Mes yeux ne quittent pas l'écran de mon ordinateur, où je prépare la mise en page pour l'équipe de hockey sur glace. C'est mon sport préféré depuis toujours, et l'année dernière, j'aurais tout donné pour m'en charger. Finalement, après un accrochage avec un membre de l'équipe à la soirée d'inauguration et leur performance catastrophique de la saison, je ne regrette rien. Du coup, les avoir cette année ne m'enchante pas.
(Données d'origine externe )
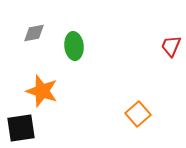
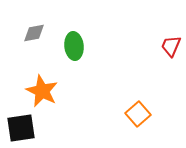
orange star: rotated 8 degrees clockwise
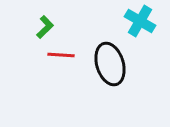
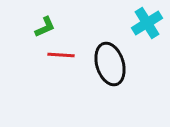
cyan cross: moved 7 px right, 2 px down; rotated 28 degrees clockwise
green L-shape: rotated 20 degrees clockwise
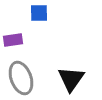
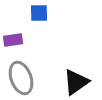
black triangle: moved 5 px right, 3 px down; rotated 20 degrees clockwise
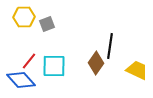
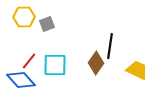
cyan square: moved 1 px right, 1 px up
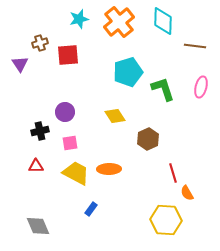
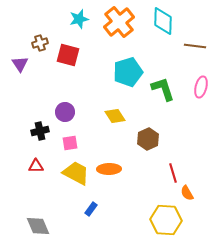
red square: rotated 20 degrees clockwise
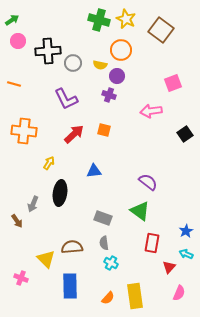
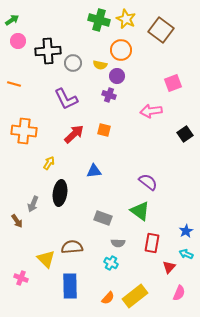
gray semicircle: moved 14 px right; rotated 80 degrees counterclockwise
yellow rectangle: rotated 60 degrees clockwise
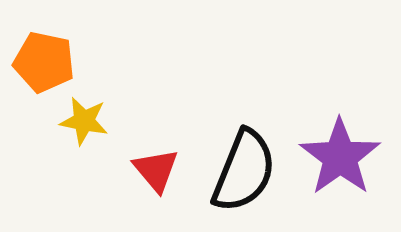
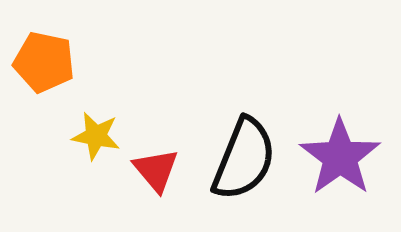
yellow star: moved 12 px right, 15 px down
black semicircle: moved 12 px up
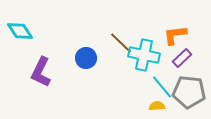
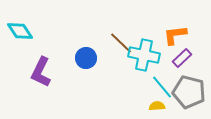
gray pentagon: rotated 8 degrees clockwise
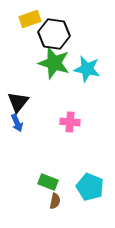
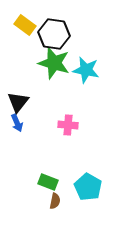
yellow rectangle: moved 5 px left, 6 px down; rotated 55 degrees clockwise
cyan star: moved 1 px left, 1 px down
pink cross: moved 2 px left, 3 px down
cyan pentagon: moved 2 px left; rotated 8 degrees clockwise
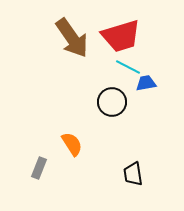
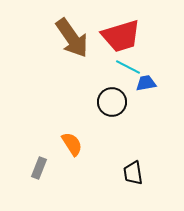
black trapezoid: moved 1 px up
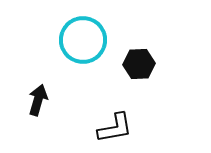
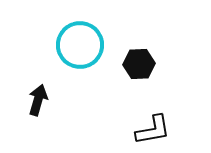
cyan circle: moved 3 px left, 5 px down
black L-shape: moved 38 px right, 2 px down
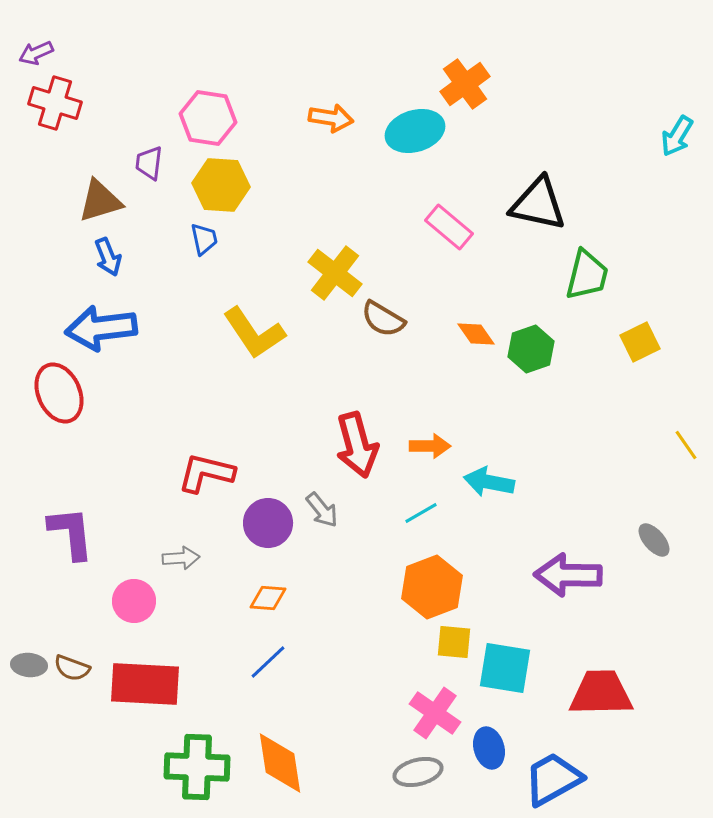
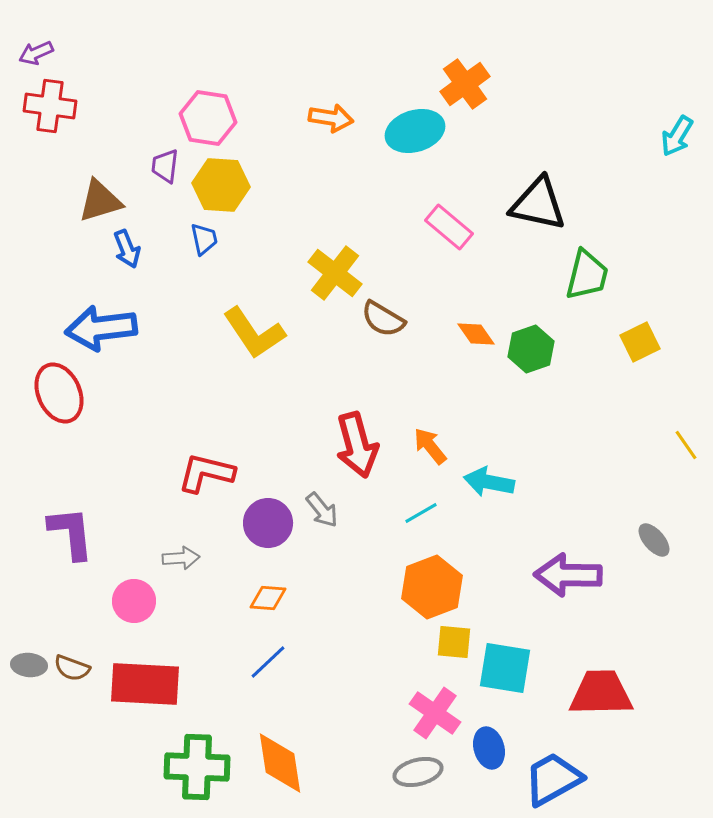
red cross at (55, 103): moved 5 px left, 3 px down; rotated 9 degrees counterclockwise
purple trapezoid at (149, 163): moved 16 px right, 3 px down
blue arrow at (108, 257): moved 19 px right, 8 px up
orange arrow at (430, 446): rotated 129 degrees counterclockwise
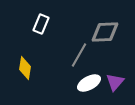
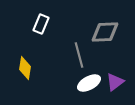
gray line: rotated 45 degrees counterclockwise
purple triangle: rotated 12 degrees clockwise
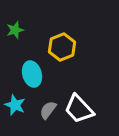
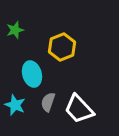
gray semicircle: moved 8 px up; rotated 18 degrees counterclockwise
— Je croyais que tu comptais passer une année d'alcool et de Taylor Swift ? C'était une pub mensongère, avoue ? demande Joyce.
— Pas du tout. Je ne passerai pas mes week-ends enfermée dans notre chambre, mais je tiens à garder ma place au magazine. J'adore travailler ici, surtout que ça me donne de l'expérience. Tu sais bien que je veux être journaliste sportif.
— Elle va être belle ton expérience avec en gros titre de tes articles : les navets d'Uconn.
J'éclate de rire et fais rouler ma chaise pour lui faire face.
— J'admets que je n'ai pas eu de chance pour l'équipe de hockey, mais il y a quand même celle de football. Et leur capitaine est très sympa.
Des coups retentissent contre la porte, interrompant notre conversation. Mon sourcil s'arque et j'échange un regard inquiet avec Joyce.
— Oui ? demandé-je.
La porte s'ouvre, révélant le visage du coach Stewart. Surprise et inquiétude m'envahissent. Qu'est-ce qu'il me veut ?
— Bonsoir, mademoiselle Lawson, je savais que je vous trouverais ici.
Son air bourru me fait grimacer. Il scrute la pièce d'un regard critique avant de me fixer. Je me sens soudain comme une enfant ayant perdu sa langue. Au sein du magazine, la réputation de monsieur Stewart le précède, peu d'entre nous veulent avoir affaire à lui, tant il met mal à l'aise.
Il a la même expression faciale que Grumpy Cat, ton Coach.
— Bonsoir, Coach Stewart. Vous avez besoin de quelque chose ?
Avoue, t'as envie de rigoler ?
Ma petite voix se marre sans retenue, et je me mords les joues pour éviter les foudres de monsieur Stewart. Après un long silence, il s'avance jusqu'au bureau.
— J'ai cru comprendre que vous alliez travailler avec nous cette année ?
— C'est exact.
Intriguée, je lance un regard à Joyce qui hausse les épaules.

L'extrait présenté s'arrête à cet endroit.